Ayez la bonté de faire dire quelques prières dans vos diocèses pour le succès de nos armes, car nous combattons les hérétiques, et je hais ces maudits enfants de Calvin, qui prétendent, avec les jansénistes, que les bonnes œuvres ne valent pas un clou à soufflet. Je ne suis point du tout de cet avis ; je voudrais qu’on eût envoyé contre ces parpaillots un régiment d’ex-jésuites au lieu de dragons.
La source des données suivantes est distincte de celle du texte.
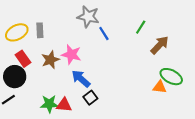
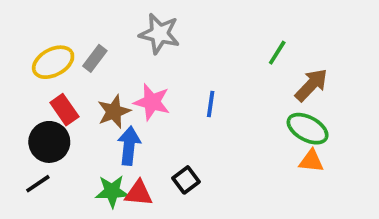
gray star: (88, 17) -> (159, 34), moved
gray rectangle: (40, 30) -> (95, 58), turned 40
blue line: (104, 33) -> (211, 104), moved, turned 40
green ellipse: (171, 77) -> (308, 129), moved
blue arrow: (81, 79) -> (129, 146), moved, turned 54

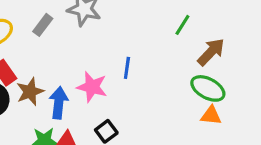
gray rectangle: (95, 58) -> (43, 25), moved
pink star: (152, 102) -> (92, 87), moved
brown star: (114, 112) -> (30, 92), moved

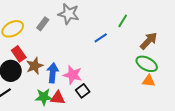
green line: (182, 25) -> (123, 21), moved
blue line: (127, 68) -> (101, 38), moved, turned 48
pink star: (92, 87) -> (73, 75), moved

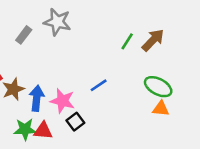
green line: (123, 21) -> (127, 41), moved
blue line: (101, 38) -> (99, 85), moved
brown arrow: (149, 41) -> (153, 40), moved

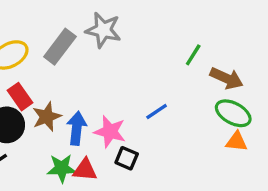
gray rectangle: (24, 35) -> (60, 47), size x1.5
brown arrow: (153, 40) -> (227, 78), moved, turned 70
black square: (75, 122) -> (127, 158), turned -30

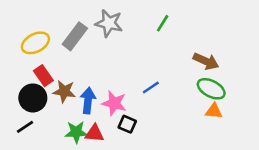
green line: (193, 55) -> (163, 23), moved
brown star: (47, 117) -> (64, 91), turned 30

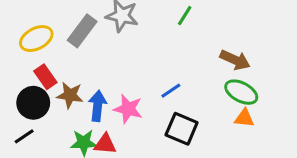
black square: (127, 124) -> (182, 129), moved, size x1.5

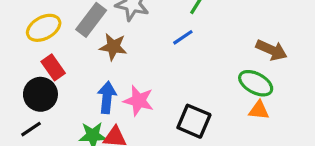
brown arrow: (235, 60) -> (271, 50), moved
blue line: (171, 91) -> (183, 37), moved
brown star: (70, 95) -> (113, 47), moved

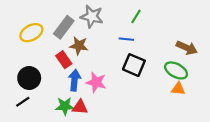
blue line: (183, 37) -> (126, 39), turned 40
red rectangle: (53, 67) -> (64, 60), moved
black square: (194, 121) -> (134, 65), moved

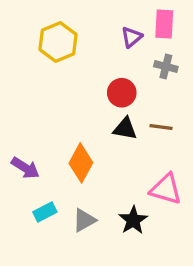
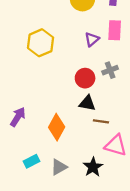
gray cross: (166, 67) -> (110, 70), moved, turned -35
brown line: (161, 127) -> (101, 121), moved
purple arrow: (25, 168) -> (18, 117), moved, turned -90

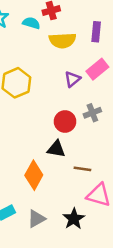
pink rectangle: (115, 30) -> (97, 69), turned 48
black triangle: (87, 103) -> (56, 149), moved

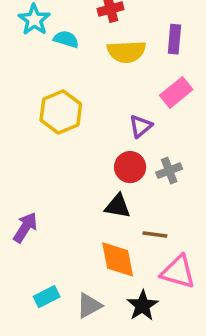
cyan semicircle: (31, 23) -> (66, 39), moved
purple triangle: (72, 79) -> (141, 126), moved
gray cross: (92, 113) -> (169, 171), moved
orange diamond: (34, 175) -> (118, 259), moved, turned -40

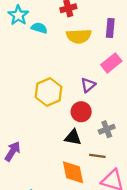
yellow hexagon: (61, 112) -> (49, 92), moved
gray cross: (169, 171) -> (107, 129), moved

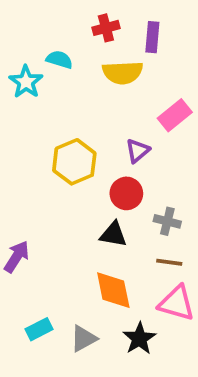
cyan star: (18, 15) -> (26, 82), moved
purple rectangle: (110, 28) -> (152, 37), moved
gray cross: (107, 129) -> (167, 221), turned 35
brown line: (97, 156) -> (169, 262), moved

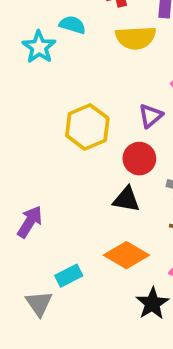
orange diamond: (113, 290) -> (126, 255), turned -48
cyan rectangle: (39, 329) -> (69, 276), moved
gray triangle: (84, 339) -> (39, 303), moved, turned -36

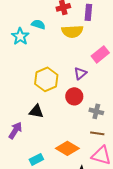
black triangle: (126, 199) -> (36, 111), moved

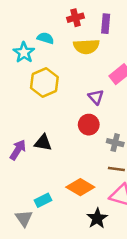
purple triangle: (80, 73) -> (96, 97), turned -32
yellow hexagon: (46, 79) -> (44, 83), moved
purple arrow: (15, 130) -> (18, 150), moved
Tout ce que dit votre éminence sur les prétentions est d’un homme qui connaît bien son siècle et le ridicule des prétendants. Cela mériterait une bonne épître en vers ; et si vous ne la faites pas il faudra bien que quelque inconnu la fasse, et la dédie à un homme titré et illustre, sans le nommer. Mais faudra-t-il das cette épître passer sous silence ceux de vos confrères (1), qui font des mandements dans le goût des Femmes savantes de Molière, et qui, au nom du Saint-Esprit, examinent si un poète doit écrire dans plusieurs genres ou dans un seul, et si La Motte et Fontenelle étaient autorisés à trouver des défauts dans Homère ? Les femmes petits-maîtres pourraient bien aussi trouver leur place dans cette petite diatribe ; on remettrait tout doucement les choses à leur place. J’avoue que les polissons qui de leur grenier, gouvernent le monde avec leur écritoire, sont la plus sotte espèce de tous ; ce sont les dindons de la basse-cour qui se rengorgent. Je finis en renouvelant à votre éminence mon très tendre et profond respect pour le reste de ma vie.